Depuis 2014, le développement des organismes de foncier solidaire (OFS) permettant aux ménages d’acquérir un logement grâce à un bail réel solidaire (BRS) ouvre une nouvelle voie pour la production de logements abordables en accession à la propriété. Ce mécanisme permettant à la collectivité locale, via un OFS, de détenir le foncier d’un logement vendu à un particulier gagne à être mieux connu, dans toute sa diversité, afin d’en accompagner la diffusion la plus large possible. C’est tout l’enjeu de la recherche portée par l’équipe COBRA qui cherche à comprendre et identifier la diversité de modèles économiques qui permettent aux OFS de développer une offre abordable complémentaire du logement locatif social.

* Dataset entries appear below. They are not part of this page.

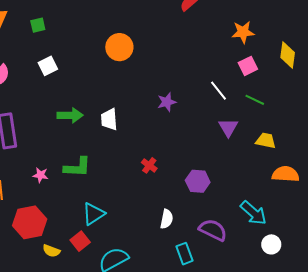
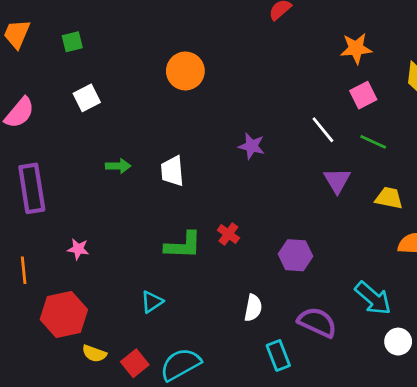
purple star: (167, 102) -> (252, 146), turned 30
green arrow: (70, 115) -> (118, 166), size x0.7
green L-shape: (77, 167) -> (183, 245), moved
cyan triangle: (93, 214) -> (152, 302), size x0.7
red square: (80, 241) -> (135, 363), moved

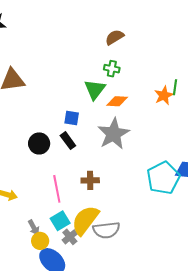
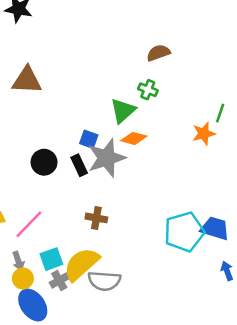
green line: (175, 87) -> (220, 113), moved
orange diamond: (117, 101) -> (134, 138), moved
gray star: (113, 134) -> (107, 158), moved
pink line: (57, 189) -> (29, 224), moved, turned 44

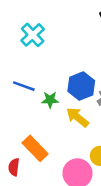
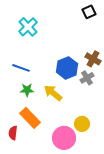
green star: (50, 100) -> (27, 90), moved
yellow arrow: (77, 117) -> (53, 93), moved

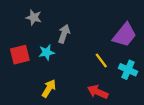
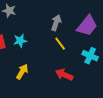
gray arrow: (64, 34) -> (56, 23), moved
yellow line: (101, 61) -> (60, 44), moved

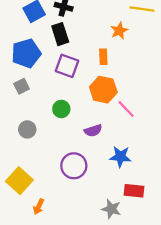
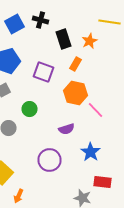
black rectangle: (60, 34) -> (64, 39), moved
orange rectangle: (103, 57) -> (76, 64), turned 32
green circle: (61, 109) -> (30, 109), moved
blue star: (120, 157) -> (90, 152), turned 30

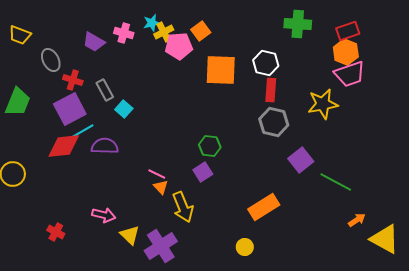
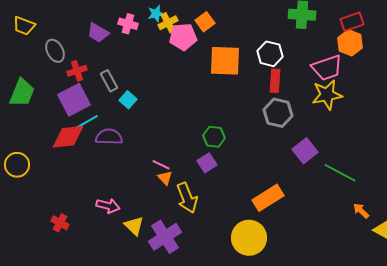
pink trapezoid: (350, 74) -> (327, 68), moved
red cross: (73, 80) -> (77, 71), turned -36
orange arrow: (357, 220) -> (361, 211), turned -102
yellow circle: (245, 247) -> (249, 238), size x2.0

Crédit photo : © Bernard Suard - Terra

Le logement abordable au défi de la transition écologique

A l’heure de l’urgence climatique, les défis d’accès et de production de logements abordables ne peuvent par ailleurs plus être pensés et travaillés hors d’une transition écologique devenue impérative qui réoriente la philosophie, les objectifs et les instruments de l’action publique. L’effort qu’elle implique est immense. Elle appelle à modifier nos pratiques et nos choix en matière d’habitat (en matière d’usage de l’espace et de densité urbaine par exemple) et à reconsidérer individuellement et collectivement nos aspirations. Elle se structure notamment autour d’un impératif de sobriété dans l’usage des ressources – foncières, naturelles ou énergétiques – qui se joue différemment en fonction des territoires. Or, là aussi, les ressources et capacités à affronter ces choix sont inégalement réparties, socialement et territorialement. Les stratégies et les pratiques des acteurs de l’habitat et des élus en matière de modes de production de la ville et du logement sont ainsi à réinterroger à la lumière de se double défi environnemental et social. Leur modèle économique reste encore largement à préciser et ses conséquences à documenter.

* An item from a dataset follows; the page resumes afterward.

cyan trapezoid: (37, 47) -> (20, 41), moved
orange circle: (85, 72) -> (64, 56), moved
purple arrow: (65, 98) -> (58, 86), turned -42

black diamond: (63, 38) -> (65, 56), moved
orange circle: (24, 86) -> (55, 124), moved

Dans le centre dense des métropoles, le défi de la transition écologique pour le logement abordable ne réside pas tant dans la sobriété foncière que dans la sobriété énergétique. La réhabilitation du parc de logements anciens est un enjeu stratégique. Les objectifs ambitieux fixés par l’Etat pour mettre fin aux « passoires » et aux « bouilloires » thermiques, à travers l’interdiction progressive des logements peu performants (DPE E, F, G) affectent déjà très largement le fonctionnement des marchés immobiliers. Des inquiétudes existent également sur l’éventuelle croissance d’un marché locatif informel, constitué de logements ne répondant plus aux normes, qui deviendrait un canal essentiel pour l’accès au logement abordable… mais de piètre qualité.

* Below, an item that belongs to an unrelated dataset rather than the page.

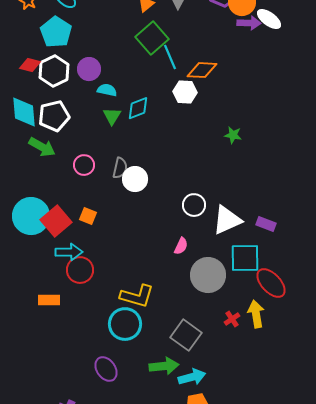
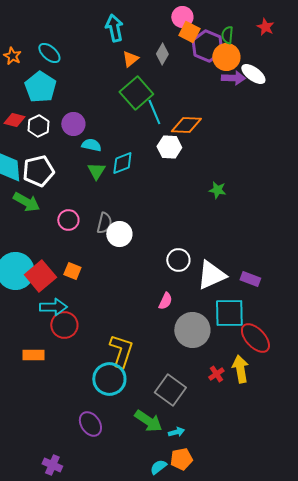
white hexagon: (54, 71) -> (38, 126), size x0.7
yellow L-shape: (137, 296) -> (121, 351), turned -88
green arrow: (164, 366) -> (148, 421), turned 40
cyan arrow: (192, 377) -> (176, 432), size x0.6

En dehors des métropoles et à leurs périphéries, la construction de logements neufs s’effectue en grande partie sous forme d’extension sur des espaces non bâtis : lotissements pavillonnaires, ou extensions de la ville. Or la prise de conscience des conséquences néfastes de l’artificialisation des sols sur les espaces naturels, agricoles et forestiers a abouti à l’objectif de zéro artificialisation nette (ZAN) d’ici à 2050 introduit par la loi Climat & Résilience de 2021. Avec cet impératif de sobriété foncière, les logements neufs ne pourront donc en partie plus être construits en extension sur ce type de terrain, et sans doute pas la même manière et selon la même typologie. Les terrains sur lesquels ils seront construits seront plus souvent recyclés, c’est-à-dire déjà bâtis. Cela présente certains avantages – proximité avec les centres urbains, réseaux déjà installés – et des contraintes – en particulier financières, lorsqu’il faut dépolluer les sols par exemple. Le ZAN pourrait ainsi changer à la fois les localisations, les prix et les formes des nouveaux logements, mais aussi les logiques de l’aménagement et de la fiscalité foncière, jouant plus largement sur les dynamiques de justice sociale et de fabrique des inégalités. Une équipe de chercheurs s’attache à documenter ce phénomène en temps réel.